Pro: The Ogeechee River has lost its biggest polluter. The textile factory responsible for the notorious 2011 fishkill that fouled 77 miles of one of the country’s last free-flowing blackwater rivers has closed, thanks to the unflagging advocacy of the Ogeechee Riverkeeper. South Carolina-based Milliken & Company, which has owned the Longleaf facility since 2014 and has no plans to give up the prime river real estate, couldn’t keep it open after being denied its ask for lower pollution standards in 2020 (the chutzpah!). ORK executive director Damon Mullis avows a continued level of vigilance as the site is decommissioned of its chemical soup.

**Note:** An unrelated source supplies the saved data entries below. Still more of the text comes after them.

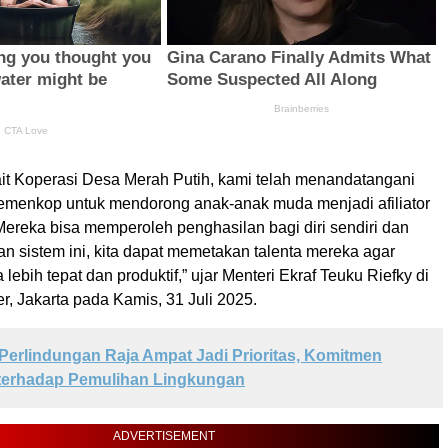
kait Koperasi Desa Merah Putih, kami telah menandatangani
menkop untuk mendorong anak-anak muda menjadi afiliator
 Mereka bisa memperoleh penghasilan bagi diri sendiri dan
n sistem ini, kita dapat memetakan talenta mereka agar
ebih tepat dan produktif,” ujar Menteri Ekraf Teuku Riefky di
, Jakarta pada Kamis, 31 Juli 2025.
Perlindungan Raja Ampat Jadi Prioritas, Komitmen
erhadap Pemulihan Lingkungan
ADVERTISEMENT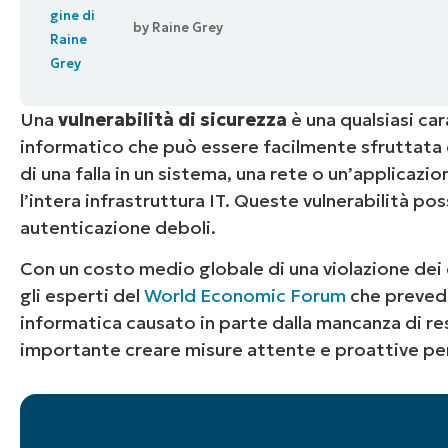
by
Raine Grey
CONTATTO COMMERCIALE
G
CONTATTO COMMERCIALE
G
CONTATTO COMMERCIALE
CONTATTO COMMERCIALE
GUARDA
G
PIATTAFORMA
Una
vulnerabilità di sicurezza
è una qualsiasi ca
informatico che può essere facilmente sfruttata
di una falla in un sistema, una rete o un’applic
l’intera infrastruttura IT. Queste vulnerabilità 
autenticazione deboli.
Con un costo medio globale di una violazione dei da
gli esperti del
World Economic Forum
che prevedo
informatica causato in parte dalla mancanza di re
importante creare misure attente e proattive per r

Con: The same level of advocacy can’t get one lil’ ol’ Savannah square renamed. After two years of hoop-jumping and community support for the Center for Jubilee, Reconciliation and Healing’s effort to rid Calhoun Square of its racist namesake remains stalled. According to the current ordinance, the power to replace the square’s legacy with true Savannah hero Susie King Taylor lies with a handful of recalcitrant neighbors—though there’s nothing stopping City Council from employing their discretionary powers to place it on the City Agenda.
Pro: City Council passed a resolution on July 14 to treat abortion law violations as ‘the lowest possible priority.’ Echoing the language of a similar declaration recently adopted in Atlanta, the resolution introduced by Mayor Van Johnson and championed by District 3 dynamo alderperson Linda Wilder Bryan also limits the use of city funds to investigate such violations. It passed unanimously—which if you’ve been paying any attention to city council meetings you know is a damn miracle—and follows the lead of Chatham County DA Shalena Cook Jones, who has announced her office will not prosecute any abortion-related offenses that stem from Georgia’s six-week abortion ban currently making its way through the courts.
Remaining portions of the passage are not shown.